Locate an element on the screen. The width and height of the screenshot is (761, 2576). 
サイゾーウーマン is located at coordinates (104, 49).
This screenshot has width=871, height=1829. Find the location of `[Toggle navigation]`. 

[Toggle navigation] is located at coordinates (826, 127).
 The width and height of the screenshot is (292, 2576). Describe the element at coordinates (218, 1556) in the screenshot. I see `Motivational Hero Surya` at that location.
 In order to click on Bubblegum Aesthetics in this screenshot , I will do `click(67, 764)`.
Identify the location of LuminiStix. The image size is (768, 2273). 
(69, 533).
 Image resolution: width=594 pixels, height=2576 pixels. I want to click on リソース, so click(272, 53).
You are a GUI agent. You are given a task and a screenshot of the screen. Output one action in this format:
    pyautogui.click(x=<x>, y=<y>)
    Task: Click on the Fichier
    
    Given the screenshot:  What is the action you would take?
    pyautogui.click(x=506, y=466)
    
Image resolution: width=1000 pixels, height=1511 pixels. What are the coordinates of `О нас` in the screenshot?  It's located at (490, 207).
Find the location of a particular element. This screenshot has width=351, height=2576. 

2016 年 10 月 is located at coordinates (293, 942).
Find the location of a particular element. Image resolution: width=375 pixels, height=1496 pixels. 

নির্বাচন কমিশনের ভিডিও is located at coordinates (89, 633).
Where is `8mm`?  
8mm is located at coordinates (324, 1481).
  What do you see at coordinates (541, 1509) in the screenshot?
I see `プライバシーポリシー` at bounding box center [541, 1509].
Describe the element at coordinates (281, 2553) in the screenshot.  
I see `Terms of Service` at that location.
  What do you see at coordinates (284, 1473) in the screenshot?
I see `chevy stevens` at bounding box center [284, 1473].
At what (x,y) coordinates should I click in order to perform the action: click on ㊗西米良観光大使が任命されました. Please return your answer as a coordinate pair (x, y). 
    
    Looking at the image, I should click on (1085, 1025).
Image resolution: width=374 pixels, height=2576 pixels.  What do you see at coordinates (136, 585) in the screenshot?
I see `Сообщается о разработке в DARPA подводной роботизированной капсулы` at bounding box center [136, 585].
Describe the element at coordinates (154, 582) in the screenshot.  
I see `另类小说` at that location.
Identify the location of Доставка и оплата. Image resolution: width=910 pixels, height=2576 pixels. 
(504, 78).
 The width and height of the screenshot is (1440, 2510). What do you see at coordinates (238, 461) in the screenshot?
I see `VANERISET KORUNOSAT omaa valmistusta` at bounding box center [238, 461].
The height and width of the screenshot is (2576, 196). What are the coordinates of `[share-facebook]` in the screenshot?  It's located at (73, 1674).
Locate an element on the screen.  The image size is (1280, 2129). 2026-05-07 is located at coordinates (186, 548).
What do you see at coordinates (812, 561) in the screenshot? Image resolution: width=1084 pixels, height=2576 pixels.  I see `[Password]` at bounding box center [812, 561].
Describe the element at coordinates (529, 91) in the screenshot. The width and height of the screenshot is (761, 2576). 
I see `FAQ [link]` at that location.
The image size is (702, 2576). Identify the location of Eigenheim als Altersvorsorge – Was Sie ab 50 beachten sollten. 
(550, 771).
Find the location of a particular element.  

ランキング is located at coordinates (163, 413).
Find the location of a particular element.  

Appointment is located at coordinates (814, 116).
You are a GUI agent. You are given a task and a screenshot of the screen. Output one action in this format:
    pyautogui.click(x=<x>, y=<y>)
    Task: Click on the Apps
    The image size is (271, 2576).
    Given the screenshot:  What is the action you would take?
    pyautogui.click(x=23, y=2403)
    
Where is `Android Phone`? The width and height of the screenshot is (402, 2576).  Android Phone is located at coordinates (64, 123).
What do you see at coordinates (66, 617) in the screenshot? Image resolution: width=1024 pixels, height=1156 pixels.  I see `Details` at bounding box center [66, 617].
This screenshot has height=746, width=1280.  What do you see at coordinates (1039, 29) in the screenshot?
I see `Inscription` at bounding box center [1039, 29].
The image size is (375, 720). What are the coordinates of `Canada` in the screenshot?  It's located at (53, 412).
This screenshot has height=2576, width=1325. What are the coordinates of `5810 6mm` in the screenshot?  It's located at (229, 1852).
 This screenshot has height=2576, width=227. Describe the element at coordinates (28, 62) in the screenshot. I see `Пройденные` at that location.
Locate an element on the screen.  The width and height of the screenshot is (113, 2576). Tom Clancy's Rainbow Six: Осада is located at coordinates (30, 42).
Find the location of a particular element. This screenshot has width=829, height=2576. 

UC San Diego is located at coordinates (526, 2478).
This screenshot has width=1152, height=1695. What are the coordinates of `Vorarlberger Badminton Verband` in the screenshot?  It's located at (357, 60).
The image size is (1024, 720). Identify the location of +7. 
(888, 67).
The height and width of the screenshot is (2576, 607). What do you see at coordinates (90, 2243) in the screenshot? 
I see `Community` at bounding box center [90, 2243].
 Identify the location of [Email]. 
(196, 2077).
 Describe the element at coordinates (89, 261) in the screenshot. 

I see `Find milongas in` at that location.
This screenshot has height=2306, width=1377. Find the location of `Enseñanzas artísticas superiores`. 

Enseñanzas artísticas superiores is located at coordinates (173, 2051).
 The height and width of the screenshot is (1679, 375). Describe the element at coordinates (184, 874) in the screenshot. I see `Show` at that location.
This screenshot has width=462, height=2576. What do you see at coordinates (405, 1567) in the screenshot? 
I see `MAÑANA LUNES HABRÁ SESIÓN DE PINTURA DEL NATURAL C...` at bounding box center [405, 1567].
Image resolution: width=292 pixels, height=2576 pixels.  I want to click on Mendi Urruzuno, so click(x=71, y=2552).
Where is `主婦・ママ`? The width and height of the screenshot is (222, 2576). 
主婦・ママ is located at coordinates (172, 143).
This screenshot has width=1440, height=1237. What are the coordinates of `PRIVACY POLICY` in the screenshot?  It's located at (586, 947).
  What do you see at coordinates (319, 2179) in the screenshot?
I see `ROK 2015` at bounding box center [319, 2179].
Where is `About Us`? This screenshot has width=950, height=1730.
========================================================================
All entries shown above should be printed again exactly.

Locate an element on the screen. The width and height of the screenshot is (761, 2576). 
サイゾーウーマン is located at coordinates (104, 49).
This screenshot has width=871, height=1829. Find the location of `[Toggle navigation]`. 

[Toggle navigation] is located at coordinates (826, 127).
 The width and height of the screenshot is (292, 2576). Describe the element at coordinates (218, 1556) in the screenshot. I see `Motivational Hero Surya` at that location.
 In order to click on Bubblegum Aesthetics in this screenshot , I will do `click(67, 764)`.
Identify the location of LuminiStix. The image size is (768, 2273). 
(69, 533).
 Image resolution: width=594 pixels, height=2576 pixels. I want to click on リソース, so click(272, 53).
You are a GUI agent. You are given a task and a screenshot of the screen. Output one action in this format:
    pyautogui.click(x=<x>, y=<y>)
    Task: Click on the Fichier
    
    Given the screenshot:  What is the action you would take?
    pyautogui.click(x=506, y=466)
    
Image resolution: width=1000 pixels, height=1511 pixels. What are the coordinates of `О нас` in the screenshot?  It's located at (490, 207).
Find the location of a particular element. This screenshot has width=351, height=2576. 

2016 年 10 月 is located at coordinates (293, 942).
Find the location of a particular element. Image resolution: width=375 pixels, height=1496 pixels. 

নির্বাচন কমিশনের ভিডিও is located at coordinates (89, 633).
Where is `8mm`?  
8mm is located at coordinates (324, 1481).
  What do you see at coordinates (541, 1509) in the screenshot?
I see `プライバシーポリシー` at bounding box center [541, 1509].
Describe the element at coordinates (281, 2553) in the screenshot.  
I see `Terms of Service` at that location.
  What do you see at coordinates (284, 1473) in the screenshot?
I see `chevy stevens` at bounding box center [284, 1473].
At what (x,y) coordinates should I click in order to perform the action: click on ㊗西米良観光大使が任命されました. Please return your answer as a coordinate pair (x, y). 
    
    Looking at the image, I should click on (1085, 1025).
Image resolution: width=374 pixels, height=2576 pixels.  What do you see at coordinates (136, 585) in the screenshot?
I see `Сообщается о разработке в DARPA подводной роботизированной капсулы` at bounding box center [136, 585].
Describe the element at coordinates (154, 582) in the screenshot.  
I see `另类小说` at that location.
Identify the location of Доставка и оплата. Image resolution: width=910 pixels, height=2576 pixels. 
(504, 78).
 The width and height of the screenshot is (1440, 2510). What do you see at coordinates (238, 461) in the screenshot?
I see `VANERISET KORUNOSAT omaa valmistusta` at bounding box center [238, 461].
The height and width of the screenshot is (2576, 196). What are the coordinates of `[share-facebook]` in the screenshot?  It's located at (73, 1674).
Locate an element on the screen.  The image size is (1280, 2129). 2026-05-07 is located at coordinates (186, 548).
What do you see at coordinates (812, 561) in the screenshot? Image resolution: width=1084 pixels, height=2576 pixels.  I see `[Password]` at bounding box center [812, 561].
Describe the element at coordinates (529, 91) in the screenshot. The width and height of the screenshot is (761, 2576). 
I see `FAQ [link]` at that location.
The image size is (702, 2576). Identify the location of Eigenheim als Altersvorsorge – Was Sie ab 50 beachten sollten. 
(550, 771).
Find the location of a particular element.  

ランキング is located at coordinates (163, 413).
Find the location of a particular element.  

Appointment is located at coordinates (814, 116).
You are a GUI agent. You are given a task and a screenshot of the screen. Output one action in this format:
    pyautogui.click(x=<x>, y=<y>)
    Task: Click on the Apps
    The image size is (271, 2576).
    Given the screenshot:  What is the action you would take?
    pyautogui.click(x=23, y=2403)
    
Where is `Android Phone`? The width and height of the screenshot is (402, 2576).  Android Phone is located at coordinates (64, 123).
What do you see at coordinates (66, 617) in the screenshot? Image resolution: width=1024 pixels, height=1156 pixels.  I see `Details` at bounding box center [66, 617].
This screenshot has height=746, width=1280.  What do you see at coordinates (1039, 29) in the screenshot?
I see `Inscription` at bounding box center [1039, 29].
The image size is (375, 720). What are the coordinates of `Canada` in the screenshot?  It's located at (53, 412).
This screenshot has height=2576, width=1325. What are the coordinates of `5810 6mm` in the screenshot?  It's located at (229, 1852).
 This screenshot has height=2576, width=227. Describe the element at coordinates (28, 62) in the screenshot. I see `Пройденные` at that location.
Locate an element on the screen.  The width and height of the screenshot is (113, 2576). Tom Clancy's Rainbow Six: Осада is located at coordinates (30, 42).
Find the location of a particular element. This screenshot has width=829, height=2576. 

UC San Diego is located at coordinates (526, 2478).
This screenshot has width=1152, height=1695. What are the coordinates of `Vorarlberger Badminton Verband` in the screenshot?  It's located at (357, 60).
The image size is (1024, 720). Identify the location of +7. 
(888, 67).
The height and width of the screenshot is (2576, 607). What do you see at coordinates (90, 2243) in the screenshot? 
I see `Community` at bounding box center [90, 2243].
 Identify the location of [Email]. 
(196, 2077).
 Describe the element at coordinates (89, 261) in the screenshot. 

I see `Find milongas in` at that location.
This screenshot has height=2306, width=1377. Find the location of `Enseñanzas artísticas superiores`. 

Enseñanzas artísticas superiores is located at coordinates (173, 2051).
 The height and width of the screenshot is (1679, 375). Describe the element at coordinates (184, 874) in the screenshot. I see `Show` at that location.
This screenshot has width=462, height=2576. What do you see at coordinates (405, 1567) in the screenshot? 
I see `MAÑANA LUNES HABRÁ SESIÓN DE PINTURA DEL NATURAL C...` at bounding box center [405, 1567].
Image resolution: width=292 pixels, height=2576 pixels.  I want to click on Mendi Urruzuno, so click(x=71, y=2552).
Where is `主婦・ママ`? The width and height of the screenshot is (222, 2576). 
主婦・ママ is located at coordinates (172, 143).
This screenshot has width=1440, height=1237. What are the coordinates of `PRIVACY POLICY` in the screenshot?  It's located at (586, 947).
  What do you see at coordinates (319, 2179) in the screenshot?
I see `ROK 2015` at bounding box center [319, 2179].
Where is `About Us`? This screenshot has width=950, height=1730.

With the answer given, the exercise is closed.